Since the Hudson River was first navigated by steamboats in 1807, there have been hazards- natural and man-made- that have plagued the captains and pilots of these vessels. Fog, low water level, treacherous currents and ice have all taken their toll over the years, as have the occasional cases of inattention to duty, confusing or misunderstood whistle signals between steamers- not to mention fires, boiler explosions or mechanical failure of engine or steering gear.
Some of these accidents are well known, such as the loss of the steamer Thomas Cornell when she ran up Danskammer Point, north of Newburgh, in the fog on 27 March 1882 as she was making her regular trip from Rondout to New York.
Many years later, the Hudson River Day Line’s flagship Washington Irving was lost as a result of a collision just after she left her pier in New York on 1 June 1926. She was struck on the port side by an oil barge in tow of the tug Thomas E. Moran and sank after she was hurriedly run across the river to shallower water on the New Jersey side.
Most of the accidents or incidents have never had the dramatic impact of losses such as that of the Thomas Cornell or Washington Irving. Many of them didn’t result in the loss of the vessel. The Cornell tug G.W. Decker was an example. This small tug was for many years employed as a “helper” tug on Cornell’s tows- picking up or dropping off individual barges at intermediate points on the journey to or from New York. Many years ago, the many brickyards at Haverstraw sent their production to New York on barges, with the helper tug shuttling between the brickyard wharves and the tow. The depth of the river at Haverstraw Bay is not particularly deep, and the fact that the Decker’s bottom plates were eventually found to be very thin was ascribed- in part at least- to the cumulative action of Haverstraw Bay sand on her bottom. We shall never know for sure, but it is a reasonable theory.

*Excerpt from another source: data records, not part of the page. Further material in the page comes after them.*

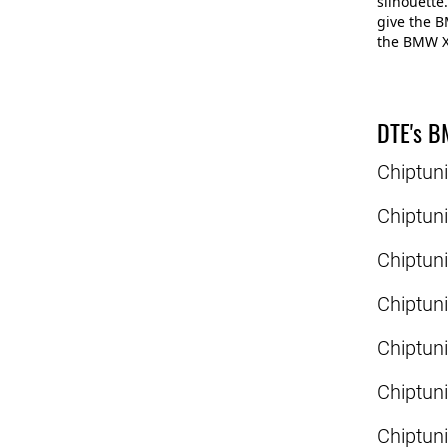
silhouette.
give the B
the BMW X4
DTE's B
Chiptun
Chiptun
Chiptun
Chiptun
Chiptun
Chiptun
Chiptun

The river’s depth is very shallow on the wide reaches of Haverstraw Bay outside of the main channel, and on the upper river where dredging had to be accomplished to allow ships to reach the port of Albany. In March 1910, long before the upper river was dredged, the very large and powerful steel-hulled Cornell tug named Cornell- accompanied by her helper Rob- was sent to Albany to break up an enormous ice jam in order that the river might be opened for traffic. It was found that her draft was so great that she grounded from time to time on the northbound trip, but she eventually accomplished her task with no small measure of hazard to Cornell and her crew. It was never attempted again.
Over most of the river’s course from New York to the start of the dredged channel north of Hudson the channel is of moderate depth, but in the Highlands- from Peekskill north to Cornwall- there is a lot of water, sometimes extending almost to the shoreline because of the mountainous nature of the area. At Anthony’s Nose, the depth reaches about 90 feet, and under the Bear Mountain Bridge we may find nearly 130 feet of depth.
In the region around West Point is where we may find the deepest point on the entire river. Between West Point and Constitution Island, in that part of the river called World’s End, a depth of 202 feet was recorded during one survey many years ago- and that is at mean low water during the lowest river stages.
A small steamboat- or “steam yacht” in river parlance- named Carrie A. Ward, built in New Baltimore in 1878, maintained a local service between Newburgh and Peekskill during the 1880s. In late July of 1882, she sank near Cold Spring and was raised. On Saturday, 29 July, she sank for a second time for reasons thus far unknown, again in the vicinity of Cold Spring. By Tuesday, 1 August, she had not been located. The Newburgh Daily Journal reported on that day under the headline “Is She Gone For Good?”:
“It is said that the river bed consists of rocks in the locality where she went down, and that the water is of varying depth. It may be fifty [feet] deep in one spot, and nearly twice that a few yards off. Some boatmen have doubts if the Carrie will ever be found. They say she may have settled into a hollow between some of the rocks and her presence may never be discovered.”
The situation was not quite as dire as the boatmen predicted. By the next day, she had been located in 60 feet of water. The Journal remarked, “Arrangements are under way to have the yacht raised again.” The Baxter Wrecking Company brought in their divers and equipment on 5 August, and in a short time, the Carrie A. Ward had been raised, repaired and back in service.
The Hudson hasn’t always been that kind to its vessels. There have been scores of sail and steamboats, barges and other craft that have sunk in the river never to be raised. We shall unfortunately never know the tales told by their crews.